Officials in the Republican-led Legislature and Gov. John Kasich, also a Republican, hailed the $62 billion budget’s income tax cut, new funding formula for schools and universities and school voucher expansion. The 2014-15 budget shows a small increase in the Local Government Fund over the previous budget. However, a report from liberal think-tank Policy Matters Ohio shows an overall picture, including new casino revenue, and all cuts show a loss of $1.4 billion for local governments in Kasich’s two budgets.

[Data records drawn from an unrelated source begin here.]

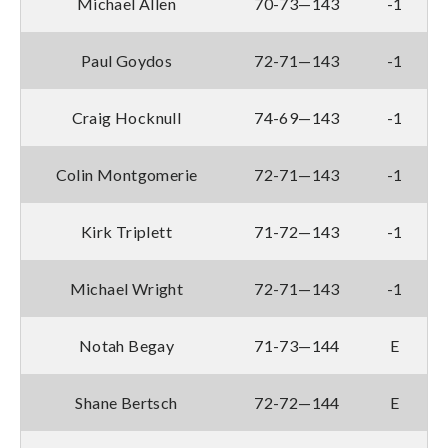
Michael Allen
70-73—143
-1
Paul Goydos
72-71—143
-1
Craig Hocknull
74-69—143
-1
Colin Montgomerie
72-71—143
-1
Kirk Triplett
71-72—143
-1
Michael Wright
72-71—143
-1
Notah Begay
71-73—144
E
Shane Bertsch
72-72—144
E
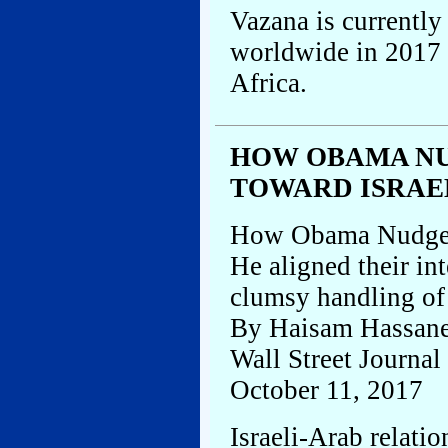
Vazana is currently
worldwide in 2017 
Africa.
HOW OBAMA NU
TOWARD ISRAE
How Obama Nudged 
He aligned their in
clumsy handling of 
By Haisam Hassane
Wall Street Journal
October 11, 2017
Israeli-Arab relati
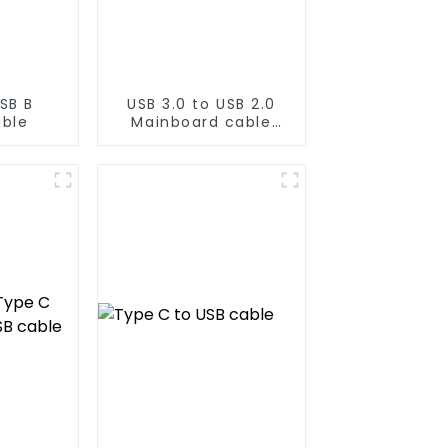
SB B
USB 3.0 to USB 2.0
able
Mainboard cable
20PIN to 9PIN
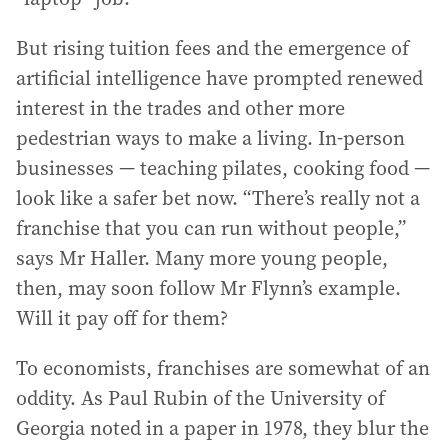
But rising tuition fees and the emergence of
artificial intelligence have prompted renewed
interest in the trades and other more
pedestrian ways to make a living. In-person
businesses — teaching pilates, cooking food —
look like a safer bet now. “There’s really not a
franchise that you can run without people,”
says Mr Haller. Many more young people,
then, may soon follow Mr Flynn’s example.
Will it pay off for them?
To economists, franchises are somewhat of an
oddity. As Paul Rubin of the University of
Georgia noted in a paper in 1978, they blur the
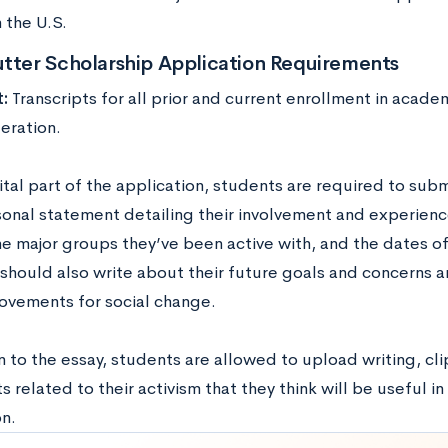
 the U.S.
utter Scholarship Application Requirements
t:
Transcripts for all prior and current enrollment in academ
eration.
vital part of the application, students are required to su
onal statement detailing their involvement and experience
the major groups they’ve been active with, and the dates of
should also write about their future goals and concerns an
ovements for social change.
n to the essay, students are allowed to upload writing, cl
related to their activism that they think will be useful in
n.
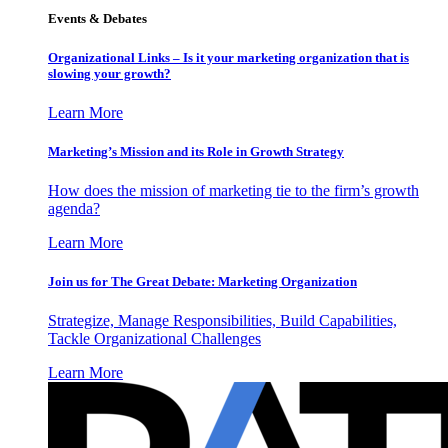
Events & Debates
Organizational Links – Is it your marketing organization that is
slowing your growth?
Learn More
Marketing’s Mission and its Role in Growth Strategy
How does the mission of marketing tie to the firm’s growth
agenda?
Learn More
Join us for The Great Debate: Marketing Organization
Strategize, Manage Responsibilities, Build Capabilities,
Tackle Organizational Challenges
Learn More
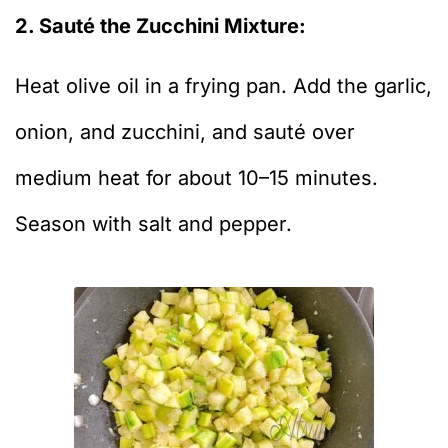
2. Sauté the Zucchini Mixture:
Heat olive oil in a frying pan. Add the garlic,
onion, and zucchini, and sauté over
medium heat for about 10–15 minutes.
Season with salt and pepper.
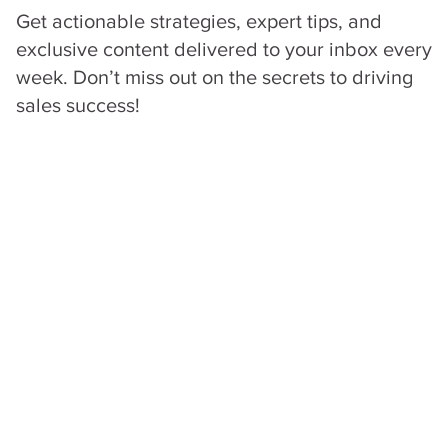
Get actionable strategies, expert tips, and
exclusive content delivered to your inbox every
week. Don’t miss out on the secrets to driving
sales success!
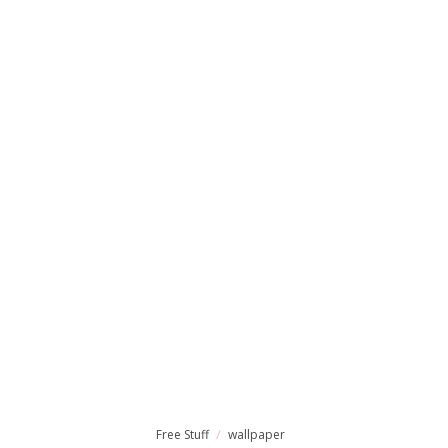
Free Stuff
wallpaper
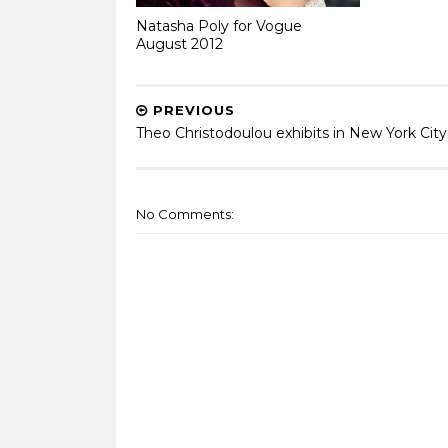
Natasha Poly for Vogue
August 2012
PREVIOUS
Theo Christodoulou exhibits in New York City
No Comments:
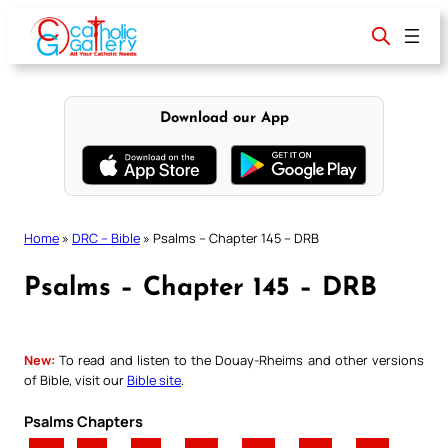
Skip
to
content
Download our App
Home
»
DRC – Bible
»
Psalms – Chapter 145 – DRB
Psalms – Chapter 145 – DRB
New:
To read and listen to the Douay-Rheims and other versions
of Bible, visit our
Bible site
.
Psalms Chapters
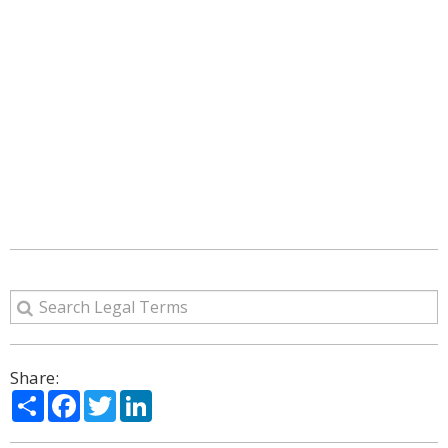
Share:
Share
Facebook
Twitter
LinkedIn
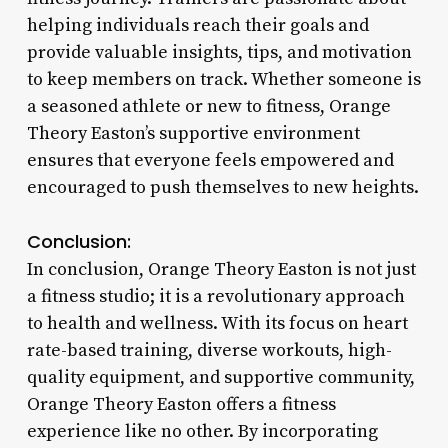
helping individuals reach their goals and
provide valuable insights, tips, and motivation
to keep members on track. Whether someone is
a seasoned athlete or new to fitness, Orange
Theory Easton’s supportive environment
ensures that everyone feels empowered and
encouraged to push themselves to new heights.
Conclusion:
In conclusion, Orange Theory Easton is not just
a fitness studio; it is a revolutionary approach
to health and wellness. With its focus on heart
rate-based training, diverse workouts, high-
quality equipment, and supportive community,
Orange Theory Easton offers a fitness
experience like no other. By incorporating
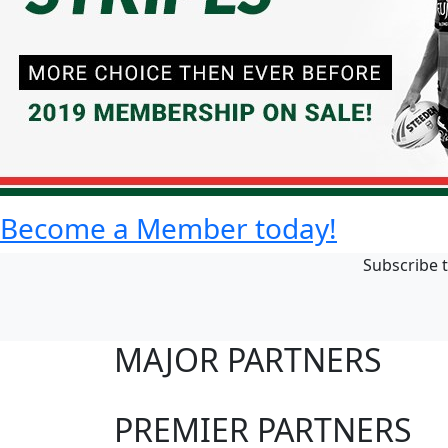
Become a Member today!
Subscribe t
MAJOR PARTNERS
PREMIER PARTNERS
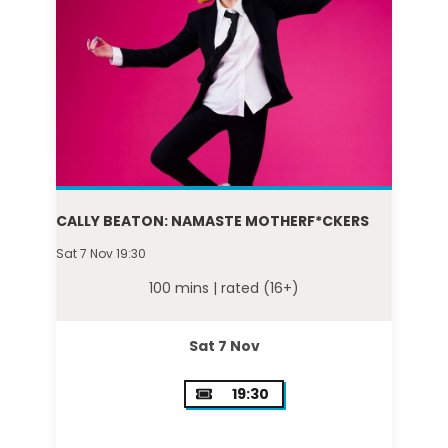
CALLY BEATON: NAMASTE MOTHERF*CKERS
Sat 7 Nov 19:30
100 mins |
rated (16+)
Sat 7 Nov
19:30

“This budget is about opportunity for Ohioans,” said Senate President Keith Faber, R-Celina, told the Columbus Dispatch. "Almost all of the new spending in this budget falls into Medicaid and K-12 education.”
The budget phases in a tax plan that will result in a nearly $3 billion cut in the next three years, starting with an 8.5 percent cut this year. The budget also includes an income tax cut that results in a 50 percent income tax deduction on the first $250,000 of income for business owners.
Rep. Matt Huffman, R-Lima, who is second in leadership in the Ohio House, said the income tax is punitive, and a state should make it as small as possible to spur growth.
The cuts amount to reneging on a promise to Ohio residents, Lima Mayor David Berger said. Decades ago, to sell the idea of any income tax at all, the state pledged a specific percentage set aside for local communities and local government needs. It’s the reason there is a Local Government Fund at all.
Republicans in Columbus have shredded the fund, and the promise, to pay for a tax cut for the wealthy, Berger said.
“They’re deliberately starving local governments and public services at the local level. It’s unconscionable,” Berger said. “They’re trying to establish it as the new normal, and I don’t believe that any local government official will accept that. Mr. Huffman and Mr. Faber are in leadership roles on this, and they have repudiated a decades-old relationship between the state and local governments, and that is having consequences of reducing the number of people available to provide local services and the quality of those services.”